Licencja
Changing social citizenship through information technology
Abstrakt (EN)
This article takes a closer look at the implementation of computer-integrated profiling tool by Public Employment Services (PES) in Poland. It was introduced in 2014 in order to categorise the unemployed according to the so-called “employment potential”. The paper focuses on the tool’s influence on social citizenship in the area of active labour policy (ALMP). It shows that profiling has profound consequences for social rights of the unemployed, since it blurs the criteria of distribution of ALMP, excludes large number of the unemployed from access to it and deprive them of a right of appeal.
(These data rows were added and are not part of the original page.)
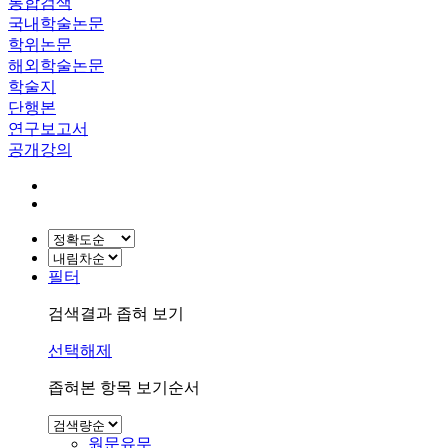
통합검색
국내학술논문
학위논문
해외학술논문
학술지
단행본
연구보고서
공개강의
필터
검색결과 좁혀 보기
선택해제
좁혀본 항목 보기순서
원문유무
We argue that information technology was the key component of the decomposition of legally defined collective categories in the area of access to ALMP, since it enabled two major changes under a pretence of technical improvement, scientification and standardisation. First of all, the usage of IT made possible the departure from rules of access to services based on target groups and defined by law. Instead, the mechanisms of selection, that aim to assess an individual (rather than define a target groups) are hidden in the algorithm, which was established by unknown experts. In fact, the policy discourse presenting profiling as a progressive, technical and scientific created a smokescreen to hide the change of social rights of the unemployed and justified keeping its operational rules secret. Second of all, introduction of computer-integrated profiling technology was supposed to promote standardisation of the selection processes performed by frontline staff in PES – in order to make it more transparent compared to their discretionary application of legally defined access criteria (for analysis of discretion in Polish PES, see Sztandar-Sztanderska 2016; 2009). Meanwhile, as we will show, the use of IT requires a great deal of discretionary judgements that street-level bureaucrats have to make about people – judgements that are not made against the background of any legal rules and are very much dependent on interaction between a frontline worker and an unemployed person.